The "you know what that means" is also significant. Baxter is translating for Sheldrake — making the implicit explicit, putting the moral demand in plain English so that the corporate executive cannot pretend not to understand. Sheldrake does not know what mensch means. Baxter, who has spent ninety minutes learning, is now able to teach.
What the prescription does not do
The mensch prescription does not promise a happy ending. It does not promise Fran. It does not promise a new job. It does not promise anything except that Baxter will become a human being.
The closing image — Baxter and Fran playing gin rummy, "Shut up and deal" — is what becoming a mensch produces. Not romance. Not corporate redemption. Just two people in a room that is finally a home, playing a game in the only language they have built that is theirs. See "Shut up and deal" (the closing line).

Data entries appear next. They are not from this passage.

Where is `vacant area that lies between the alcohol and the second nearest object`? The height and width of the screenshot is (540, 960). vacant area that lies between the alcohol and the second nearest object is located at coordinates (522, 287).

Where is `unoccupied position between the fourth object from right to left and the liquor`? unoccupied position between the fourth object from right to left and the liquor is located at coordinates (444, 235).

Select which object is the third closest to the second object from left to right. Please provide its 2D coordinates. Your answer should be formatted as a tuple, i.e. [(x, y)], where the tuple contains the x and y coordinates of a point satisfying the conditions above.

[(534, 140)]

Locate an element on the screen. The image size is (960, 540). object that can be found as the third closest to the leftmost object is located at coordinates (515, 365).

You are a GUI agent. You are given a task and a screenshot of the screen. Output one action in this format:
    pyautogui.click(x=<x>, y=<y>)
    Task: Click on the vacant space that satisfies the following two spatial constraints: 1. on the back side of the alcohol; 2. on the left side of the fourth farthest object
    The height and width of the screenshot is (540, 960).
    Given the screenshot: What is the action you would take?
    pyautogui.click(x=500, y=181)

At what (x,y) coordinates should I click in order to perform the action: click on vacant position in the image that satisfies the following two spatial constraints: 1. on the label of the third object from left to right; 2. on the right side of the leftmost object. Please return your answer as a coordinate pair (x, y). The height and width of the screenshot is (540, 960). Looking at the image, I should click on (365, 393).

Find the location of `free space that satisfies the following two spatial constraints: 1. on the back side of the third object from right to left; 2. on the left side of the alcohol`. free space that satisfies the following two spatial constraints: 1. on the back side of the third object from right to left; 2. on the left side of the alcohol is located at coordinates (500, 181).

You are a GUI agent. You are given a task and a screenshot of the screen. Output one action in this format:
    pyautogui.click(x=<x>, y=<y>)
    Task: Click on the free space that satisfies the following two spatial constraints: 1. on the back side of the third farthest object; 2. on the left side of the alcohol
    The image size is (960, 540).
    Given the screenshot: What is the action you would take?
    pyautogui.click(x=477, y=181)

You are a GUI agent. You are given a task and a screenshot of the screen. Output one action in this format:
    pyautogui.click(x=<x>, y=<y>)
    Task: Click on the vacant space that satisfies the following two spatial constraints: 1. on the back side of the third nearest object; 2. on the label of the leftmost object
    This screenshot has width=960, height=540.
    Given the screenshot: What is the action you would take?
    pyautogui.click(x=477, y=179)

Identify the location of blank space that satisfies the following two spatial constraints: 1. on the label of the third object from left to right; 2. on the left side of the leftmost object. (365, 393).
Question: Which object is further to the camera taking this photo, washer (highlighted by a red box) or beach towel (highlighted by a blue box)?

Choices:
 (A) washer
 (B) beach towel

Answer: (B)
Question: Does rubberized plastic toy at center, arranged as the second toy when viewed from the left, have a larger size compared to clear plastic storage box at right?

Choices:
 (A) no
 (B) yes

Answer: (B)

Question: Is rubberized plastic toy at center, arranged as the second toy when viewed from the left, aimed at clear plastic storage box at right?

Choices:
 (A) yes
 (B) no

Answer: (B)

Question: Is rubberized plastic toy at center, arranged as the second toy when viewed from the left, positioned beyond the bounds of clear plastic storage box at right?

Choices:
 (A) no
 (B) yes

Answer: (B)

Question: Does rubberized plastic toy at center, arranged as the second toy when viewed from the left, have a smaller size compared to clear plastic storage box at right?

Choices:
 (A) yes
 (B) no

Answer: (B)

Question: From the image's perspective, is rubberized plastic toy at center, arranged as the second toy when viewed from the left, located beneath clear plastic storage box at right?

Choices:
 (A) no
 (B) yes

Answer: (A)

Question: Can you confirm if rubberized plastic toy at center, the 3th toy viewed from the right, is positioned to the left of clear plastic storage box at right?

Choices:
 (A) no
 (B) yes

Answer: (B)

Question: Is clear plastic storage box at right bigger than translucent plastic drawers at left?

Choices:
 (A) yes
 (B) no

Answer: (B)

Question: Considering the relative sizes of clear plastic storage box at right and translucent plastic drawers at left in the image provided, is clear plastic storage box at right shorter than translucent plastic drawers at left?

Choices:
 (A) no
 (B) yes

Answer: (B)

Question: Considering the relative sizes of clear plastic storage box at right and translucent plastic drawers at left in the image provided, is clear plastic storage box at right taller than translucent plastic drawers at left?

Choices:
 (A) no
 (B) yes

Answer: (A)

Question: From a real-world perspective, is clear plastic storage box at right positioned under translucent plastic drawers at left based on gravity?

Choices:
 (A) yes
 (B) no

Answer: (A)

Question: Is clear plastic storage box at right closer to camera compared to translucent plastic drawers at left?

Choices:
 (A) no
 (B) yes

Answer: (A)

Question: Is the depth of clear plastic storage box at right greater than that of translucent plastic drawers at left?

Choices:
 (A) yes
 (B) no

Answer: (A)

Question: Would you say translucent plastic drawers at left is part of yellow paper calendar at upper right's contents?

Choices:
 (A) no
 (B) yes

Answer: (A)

"Becoming a mensch in The Apartment is not about reward. It is about the willingness to refuse the reward when the reward requires you to be less than human. Baxter refuses the promotion, refuses the apartment key, refuses the executive washroom. The mensch is what is left when you take all of those away." — Roger Ebert, Chicago Sun-Times (2001)
The word's afterlife
The Apartment is widely credited with introducing "mensch" to a non-Jewish American audience. The word had been in Jewish-American usage for decades but was largely confined to Yiddish-speaking households and Borscht Belt comedy. The film put it in the mouth of a Jewish doctor on a Hollywood soundstage, named it as the moral center of a Best Picture winner, and sent it into the broader vocabulary.
By the 1970s, "mensch" had become a common term in mainstream American English, used by non-Jewish writers and speakers without further translation. The Oxford English Dictionary records its general English usage from the 1930s onward but cites The Apartment as a landmark in the word's spread.

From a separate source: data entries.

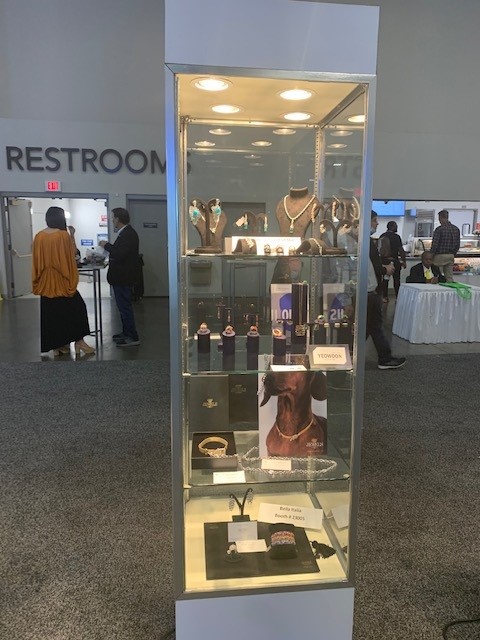 Locate an element on the screen. This screenshot has width=480, height=640. fancy table cover is located at coordinates (429, 314). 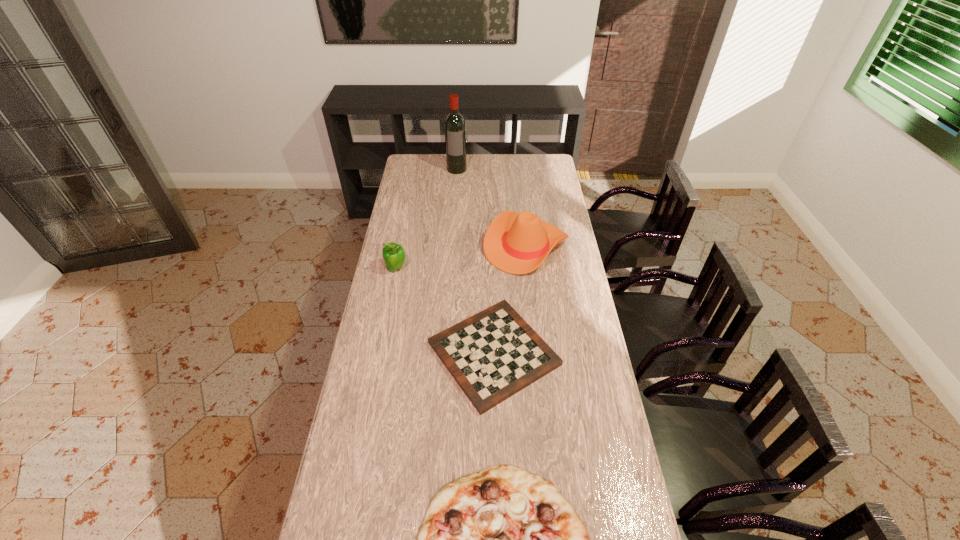 Identify the location of unoccupied area between the wine bottle and the bell pepper. The width and height of the screenshot is (960, 540). (426, 219).

The width and height of the screenshot is (960, 540). Find the location of `vacant space in between the farthest object and the chessboard`. vacant space in between the farthest object and the chessboard is located at coordinates (475, 261).

Locate an element on the screen. unoccupied area between the chessboard and the cowboy hat is located at coordinates (510, 300).

Locate an element on the screen. The width and height of the screenshot is (960, 540). empty space between the farthest object and the fourth farthest object is located at coordinates (475, 261).

Select which object is the second closest to the wine bottle. Please provide its 2D coordinates. Your answer should be formatted as a tuple, i.e. [(x, y)], where the tuple contains the x and y coordinates of a point satisfying the conditions above.

[(393, 254)]

Find the location of `the closest object to the wine bottle`. the closest object to the wine bottle is located at coordinates (517, 243). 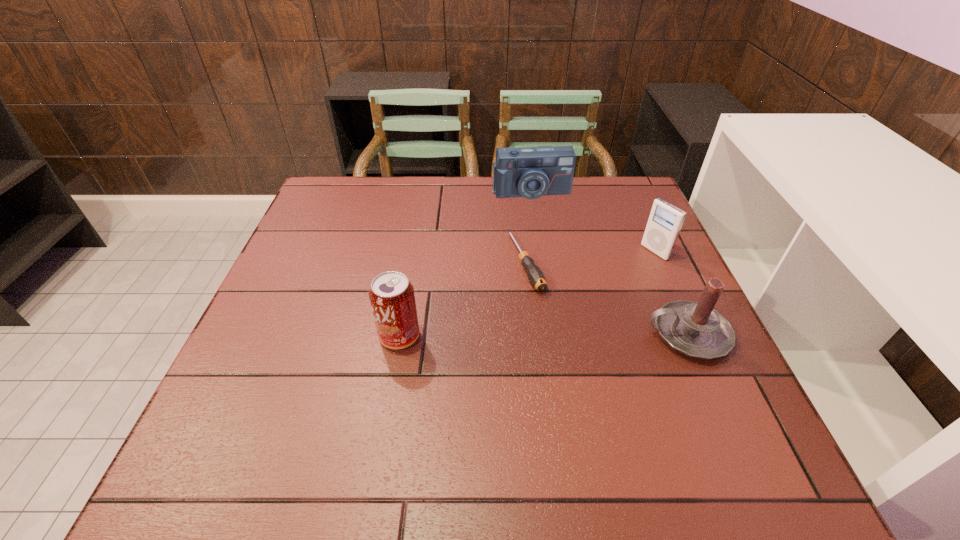 The image size is (960, 540). I want to click on iPod that is at the right edge, so click(x=665, y=221).

Locate an element on the screen. vacant area at the far edge of the desktop is located at coordinates (577, 200).

Locate an element on the screen. This screenshot has width=960, height=540. vacant region at the near edge of the desktop is located at coordinates (443, 402).

Where is `vacant space at the left edge of the desktop`? The image size is (960, 540). vacant space at the left edge of the desktop is located at coordinates (321, 328).

Locate an element on the screen. The height and width of the screenshot is (540, 960). vacant space at the right edge is located at coordinates (624, 223).

Where is `free space at the far left corner of the desktop`? This screenshot has height=540, width=960. free space at the far left corner of the desktop is located at coordinates (313, 205).

At what (x,y) coordinates should I click in order to perform the action: click on free region at the far right corner of the desktop. Please return your answer as a coordinate pair (x, y). The image size is (960, 540). Looking at the image, I should click on (591, 188).

Find the location of a particular element. vacant area that lies between the candle and the soda can is located at coordinates (543, 335).

Locate an element on the screen. Image resolution: width=960 pixels, height=540 pixels. vacant area that lies between the leftmost object and the iPod is located at coordinates (527, 294).

Where is `free spot between the farthest object and the screwdriver`? free spot between the farthest object and the screwdriver is located at coordinates (528, 227).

"The Apartment did for 'mensch' what Annie Hall did for 'schlep.' Wilder gave the word a feature-film stage and a moral payload, and the word entered the language." — Leo Rosten, The Joys of Yiddish (1968) (book, not available online)
The film's specific use of the word — as the prescription for what Baxter must become — is also the film's most important argument. The word is not decoration. It is the post-midpoint approach named in the language of a refugee tradition that knew exactly how high the cost of being decent could be.